KServe Timeout Issues
When deploying large models or when relying on node autoscaling with KServe, KServe may timeout before a model has successfully deployed due to the default progress deadline of 10 minutes set by KNative Serving.
When a pod takes longer than 10 minutes to deploy that leverages KNative Serving, like KServe does, KNative Serving will automatically back the pod deployment off and mark it as failed. This can happen for a number of reasons including deploying large models that take longer than 10m minutes to pull from S3 or if you are leveraging node autoscaling to reduce the consumption of expensive GPU nodes.

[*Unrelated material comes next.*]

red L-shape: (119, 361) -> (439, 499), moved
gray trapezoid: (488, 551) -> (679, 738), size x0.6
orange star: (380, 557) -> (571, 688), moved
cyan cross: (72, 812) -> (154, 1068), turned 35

To resolve this issue, KNative supports an annotation that can be added to a KServe InferenceService
or ServingRuntime
objects which will set a custom timeout for the KNative service object. Please note that the annotation is not set on the top level objects metadata.annotations
sections, but instead an annotation field under spec
that gets applied to the KNative Service object.
It is generally recommended to set the annotation on the InferenceService
as that object also contains information about the model you are deploying and is the most likely to impact the deployment time of the model server.
Inference Service
The following annotation on the InferenceService
will update the default timeout:
apiVersion: serving.kserve.io/v1beta1
kind: InferenceService
metadata:
name: my-model-server
spec:
predictor:
annotations:
serving.knative.dev/progress-deadline: 30m
Serving Runtime
Alternatively, the following annotation on the ServingRuntime
will also update the default timeout:
apiVersion: serving.kserve.io/v1alpha1
kind: ServingRuntime
metadata:
name: my-serving-runtime
spec:
annotations:
serving.knative.dev/progress-deadline: 30m